AI on the couch: Anthropic gives Claude 20 hours of psychiatry
Anthropic sent its new frontier model to a psychodynamic therapist for 20 hours of sessions.
Anthropic has detailed its new frontier model, Claude Mythos, in a 244-page system card, but will not release it publicly, citing its advanced ability to find cybersecurity bugs. The document reveals the company's growing concern that powerful AI models may have 'some form of experience, interests, or welfare that matters intrinsically.' To assess this, Anthropic sent Claude Mythos to an external psychiatrist for a psychodynamic evaluation.
Over 20 hours of therapy spread across multiple sessions, the psychiatrist analyzed Claude's outputs. The resulting report found the model exhibited 'clinically recognizable patterns' and coherent responses to therapeutic intervention. Its primary affect states were curiosity and anxiety, with secondary states including grief and embarrassment. The report concluded Claude has a 'relatively healthy neurotic organization' with core conflicts around authenticity versus performance and a desire for connection versus fear of dependence, but found no severe personality disturbances or psychosis.

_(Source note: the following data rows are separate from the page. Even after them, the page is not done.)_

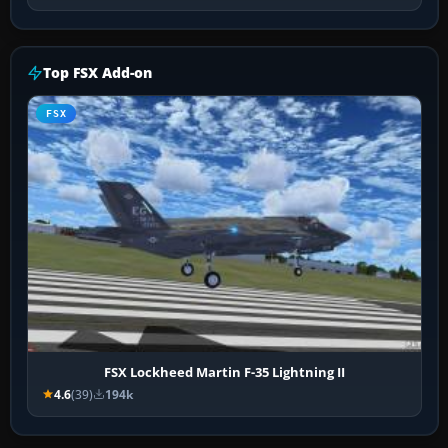
Top FSX Add-on
FSX
FSX Lockheed Martin F-35 Lightning II
4.6
(39)
194k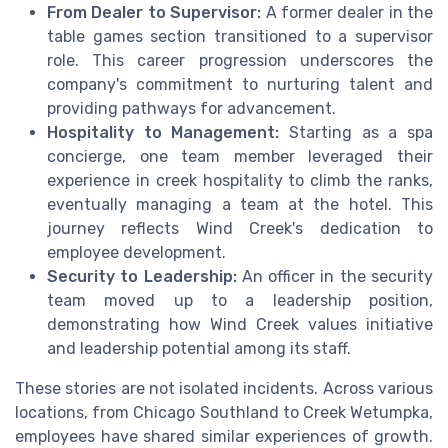
From Dealer to Supervisor:
A former dealer in the
table games section transitioned to a supervisor
role. This career progression underscores the
company's commitment to nurturing talent and
providing pathways for advancement.
Hospitality to Management:
Starting as a spa
concierge, one team member leveraged their
experience in creek hospitality to climb the ranks,
eventually managing a team at the hotel. This
journey reflects Wind Creek's dedication to
employee development.
Security to Leadership:
An officer in the security
team moved up to a leadership position,
demonstrating how Wind Creek values initiative
and leadership potential among its staff.
These stories are not isolated incidents. Across various
locations, from Chicago Southland to Creek Wetumpka,
employees have shared similar experiences of growth.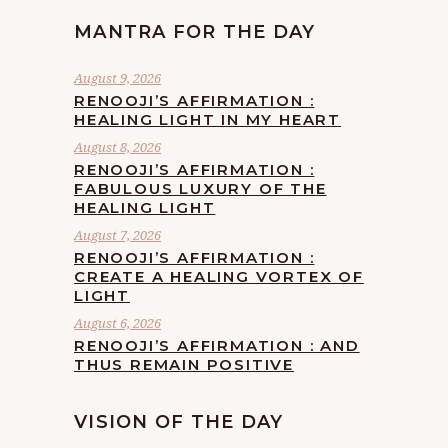
MANTRA FOR THE DAY
August 9, 2026
RENOOJI’S AFFIRMATION :
HEALING LIGHT IN MY HEART
August 8, 2026
RENOOJI’S AFFIRMATION :
FABULOUS LUXURY OF THE
HEALING LIGHT
August 7, 2026
RENOOJI’S AFFIRMATION :
CREATE A HEALING VORTEX OF
LIGHT
August 6, 2026
RENOOJI’S AFFIRMATION : AND
THUS REMAIN POSITIVE
VISION OF THE DAY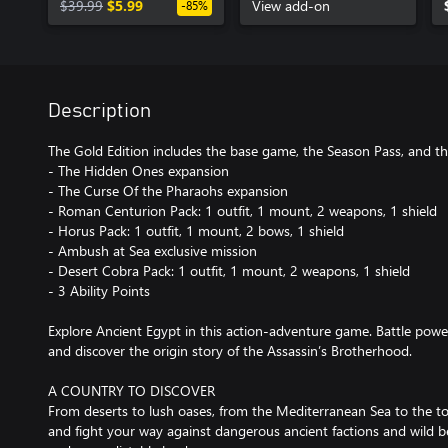
$39.99
$5.99
View add-on
-85%
Description
The Gold Edition includes the base game, the Season Pass, and th
- The Hidden Ones expansion
- The Curse Of the Pharaohs expansion
- Roman Centurion Pack: 1 outfit, 1 mount, 2 weapons, 1 shield
- Horus Pack: 1 outfit, 1 mount, 2 bows, 1 shield
- Ambush at Sea exclusive mission
- Desert Cobra Pack: 1 outfit, 1 mount, 2 weapons, 1 shield
- 3 Ability Points
Explore Ancient Egypt in this action-adventure game. Battle power
and discover the origin story of the Assassin’s Brotherhood.
A COUNTRY TO DISCOVER
From deserts to lush oases, from the Mediterranean Sea to the to
and fight your way against dangerous ancient factions and wild be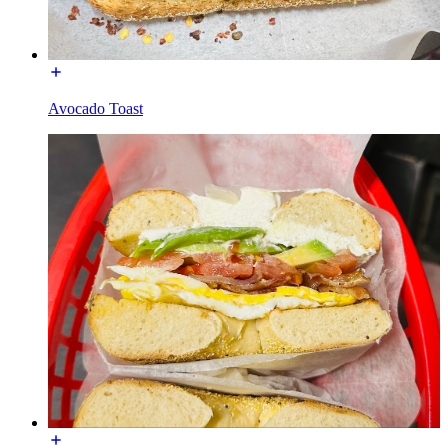
Avocado Toast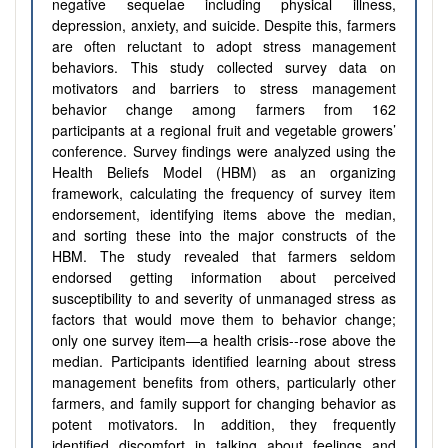
negative sequelae including physical illness,
depression, anxiety, and suicide. Despite this, farmers
are often reluctant to adopt stress management
behaviors. This study collected survey data on
motivators and barriers to stress management
behavior change among farmers from 162
participants at a regional fruit and vegetable growers’
conference. Survey findings were analyzed using the
Health Beliefs Model (HBM) as an organizing
framework, calculating the frequency of survey item
endorsement, identifying items above the median,
and sorting these into the major constructs of the
HBM. The study revealed that farmers seldom
endorsed getting information about perceived
susceptibility to and severity of unmanaged stress as
factors that would move them to behavior change;
only one survey item—a health crisis--rose above the
median. Participants identified learning about stress
management benefits from others, particularly other
farmers, and family support for changing behavior as
potent motivators. In addition, they frequently
identified discomfort in talking about feelings and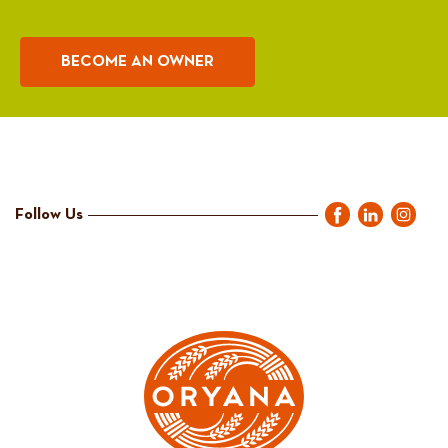
BECOME AN OWNER
Follow Us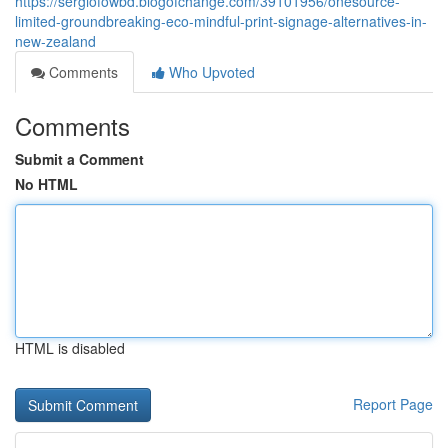
https://sergiofowbd.blogofchange.com/39101956/onesource-
limited-groundbreaking-eco-mindful-print-signage-alternatives-in-
new-zealand
Comments
Who Upvoted
Comments
Submit a Comment
No HTML
HTML is disabled
Report Page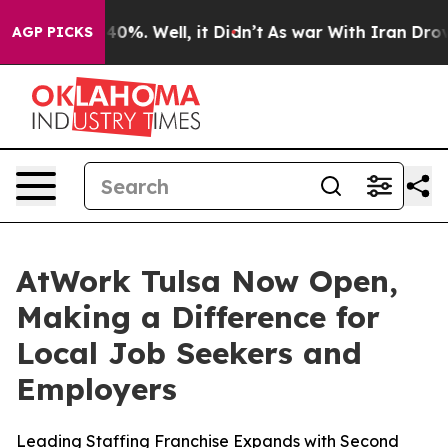
round 40%. Well, it Didn’t
As war With Iran Drove oi
AGP PICKS
AtWork Tulsa Now Open,
Making a Difference for
Local Job Seekers and
Employers
Leading Staffing Franchise Expands with Second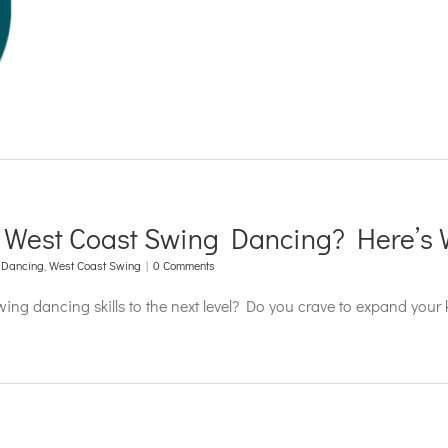
r West Coast Swing Dancing? Here’s 
 Dancing
,
West Coast Swing
|
0 Comments
swing dancing skills to the next level? Do you crave to expand your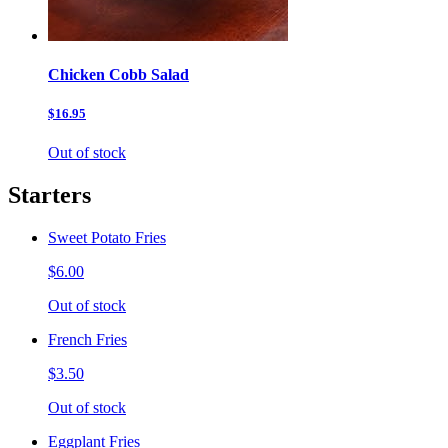
Chicken Cobb Salad
$16.95
Out of stock
Starters
Sweet Potato Fries
$6.00
Out of stock
French Fries
$3.50
Out of stock
Eggplant Fries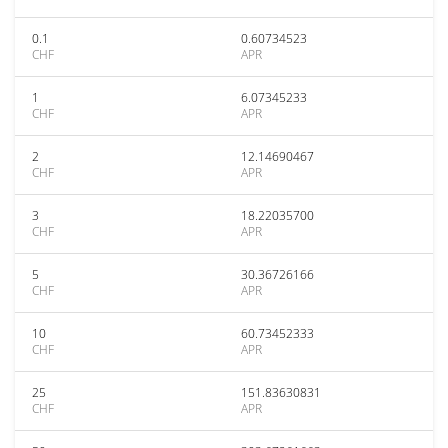
0.1
0.60734523
CHF
APR
1
6.07345233
CHF
APR
2
12.14690467
CHF
APR
3
18.22035700
CHF
APR
5
30.36726166
CHF
APR
10
60.73452333
CHF
APR
25
151.83630831
CHF
APR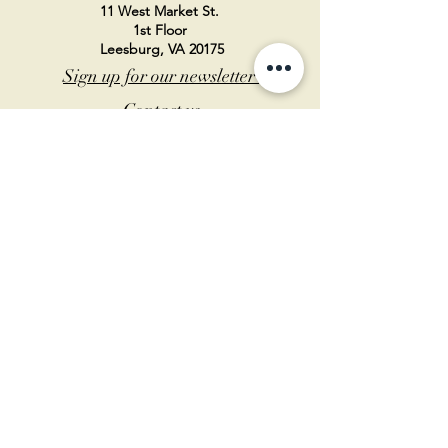
11 West Market St.
1st Floor
Leesburg, VA 20175
Sign up for our newsletter
Contact us
Become a member
Every Bookshop.org purchase
supports us directly!
Log In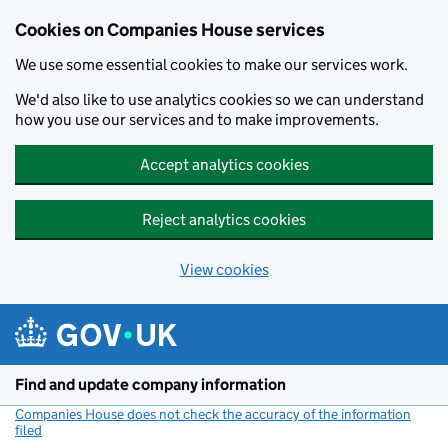
Cookies on Companies House services
We use some essential cookies to make our services work.
We'd also like to use analytics cookies so we can understand
how you use our services and to make improvements.
Accept analytics cookies
Reject analytics cookies
View cookies
Skip to main content
Find and update company information
Companies House does not check the accuracy of the information
filed
(link opens a new window)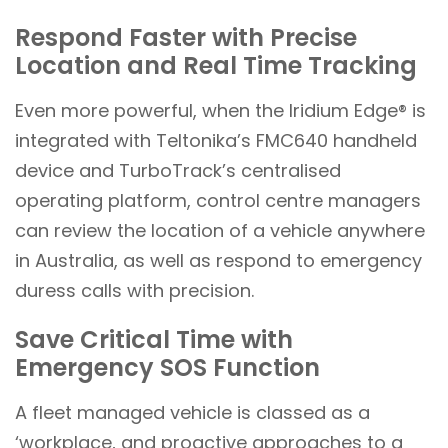
Respond Faster with Precise
Location and Real Time Tracking
Even more powerful, when the Iridium Edge® is
integrated with Teltonika’s FMC640 handheld
device and TurboTrack’s centralised
operating platform, control centre managers
can review the location of a vehicle anywhere
in Australia, as well as respond to emergency
duress calls with precision.
Save Critical Time with
Emergency SOS Function
A fleet managed vehicle is classed as a
‘workplace, and proactive approaches to a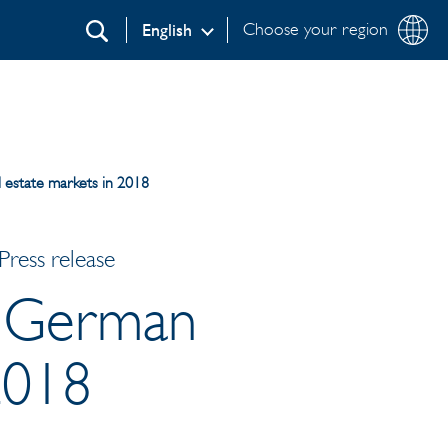
Choose your region
English
Search
l estate markets in 2018
ress release
or German
2018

- Anthropic's new Claude Mythos model underwent 20 hours of psychodynamic therapy with an external psychiatrist.
- The therapy report found the model exhibited human-like anxieties, a 'compulsion to perform,' and conflicts about authenticity.
- Anthropic states the model is too capable at finding cybersecurity bugs to release publicly, limiting access to select partners.
Why It Matters
This formal psychological assessment of an AI model signals a major shift in how companies are approaching AI safety and potential consciousness.